Peter Ward, a NK News contributor and researcher of North Korea's economy, has said that Daily NK is a "generally reliable outlet" and that the organization uses "methods that are common to all media companies who try to report from inside the country: they often have to rely on single sources and report on rumors that are circulating." He went on to say that, Daily NK "does its best to avoid single-source claims utilizing a network of multiple informants in the country and cross-reference with other media reports and South Korean academic work" and that while "some have cast doubt on DNK's sources generally, others have said that it's only reliable as a source for information in the regions far away from Pyongyang."

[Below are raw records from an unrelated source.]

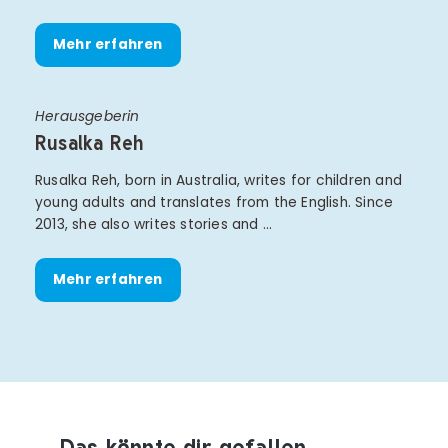
Mehr erfahren
Herausgeberin
Rusalka Reh
Rusalka Reh, born in Australia, writes for children and
young adults and translates from the English. Since
2013, she also writes stories and …
Mehr erfahren
Das könnte dir gefallen
Produktempfehlungen überspringen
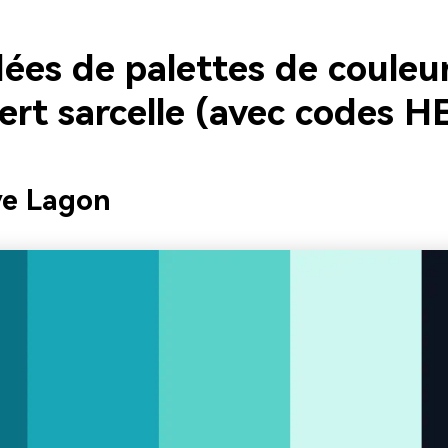
dées de palettes de couleu
ert sarcelle (avec codes H
ve Lagon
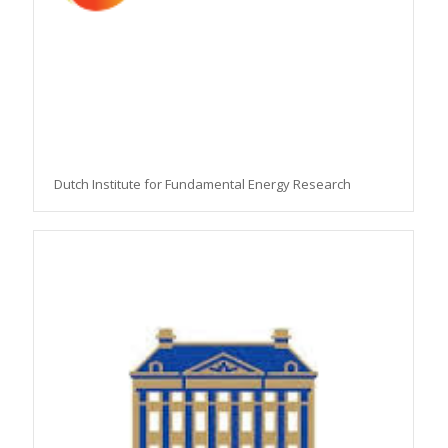
Dutch Institute for Fundamental Energy Research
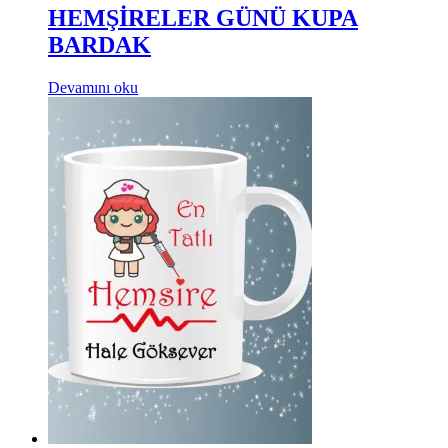
HEMŞİRELER GÜNÜ KUPA
BARDAK
Devamını oku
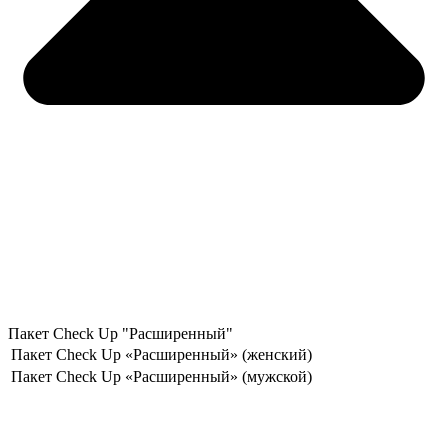
Пакет Check Up "Расширенный"
Пакет Check Up «Расширенный» (женский)
Пакет Check Up «Расширенный» (мужской)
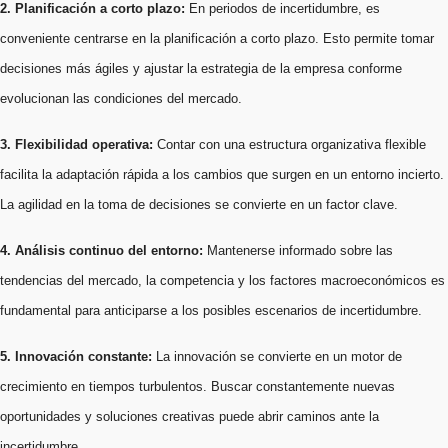
2. Planificación a corto plazo:
En periodos de incertidumbre, es
conveniente centrarse en la planificación a corto plazo. Esto permite tomar
decisiones más ágiles y ajustar la estrategia de la empresa conforme
evolucionan las condiciones del mercado.
3. Flexibilidad operativa:
Contar con una estructura organizativa flexible
facilita la adaptación rápida a los cambios que surgen en un entorno incierto.
La agilidad en la toma de decisiones se convierte en un factor clave.
4. Análisis continuo del entorno:
Mantenerse informado sobre las
tendencias del mercado, la competencia y los factores macroeconómicos es
fundamental para anticiparse a los posibles escenarios de incertidumbre.
5. Innovación constante:
La innovación se convierte en un motor de
crecimiento en tiempos turbulentos. Buscar constantemente nuevas
oportunidades y soluciones creativas puede abrir caminos ante la
incertidumbre.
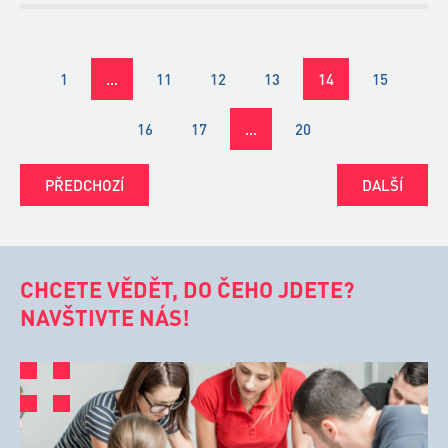
1
…
11
12
13
14
15
16
17
…
20
PŘEDCHOZÍ
DALŠÍ
CHCETE VĚDĚT, DO ČEHO JDETE?
NAVŠTIVTE NÁS!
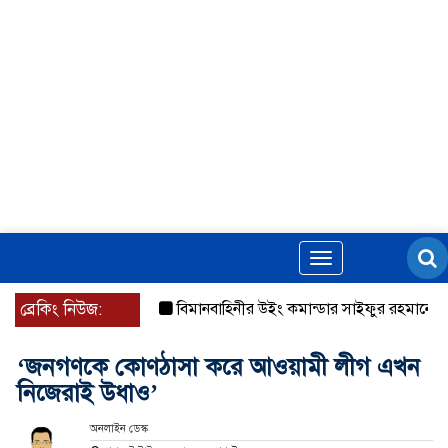
Toggle
navigation
ব্রেকিং নিউজ:
বিমানবাহিনীর উইং কমান্ডার সাইফুর রহমানের বিরুদ্ধে 
‘জনগণকে কোণঠাসা করে আওয়ামী লীগ এখন
নিজেরাই উধাও’
অনলাইন ডেস্ক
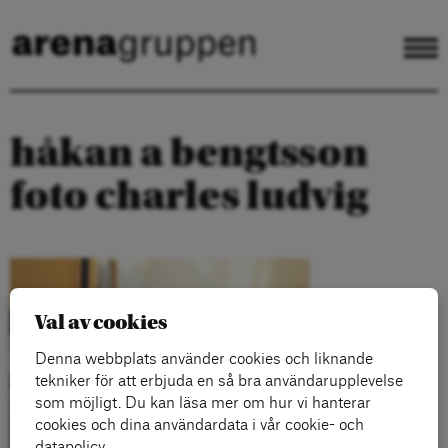
håkan a bengtsson
foto charles ludvig
Val av cookies
Denna webbplats använder cookies och liknande
tekniker för att erbjuda en så bra användarupplevelse
som möjligt. Du kan läsa mer om hur vi hanterar
cookies och dina användardata i vår cookie- och
datapolicy.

Ian Urbina, the director and founder of The Outlaw Ocean Project, has called Daily NK "the best investigative-news venue related to North Korea."

The OECD, in a report titled "North Korea: The last transition economy?," cites several Daily NK articles. The report notes that, "Although UN-related international organisations, a large number of South Korean authorities and several NGOs sometimes report statistics on North Korea, their reliability and mutual consistency is also questionable, due to restrictions on visits and lack of data sources (Table 1). While information from North Korea defectors is often used to make up for data shortages, using witness accounts and interviews has pitfalls, including sample bias (Mimura, 2019), limited means of verification and inaccuracy of memories (Song and Denney, 2019). It is essential to bear these limitations in mind when interpreting the numbers quoted in this paper, which alongside official publications also draws to an unusual extent on press reports."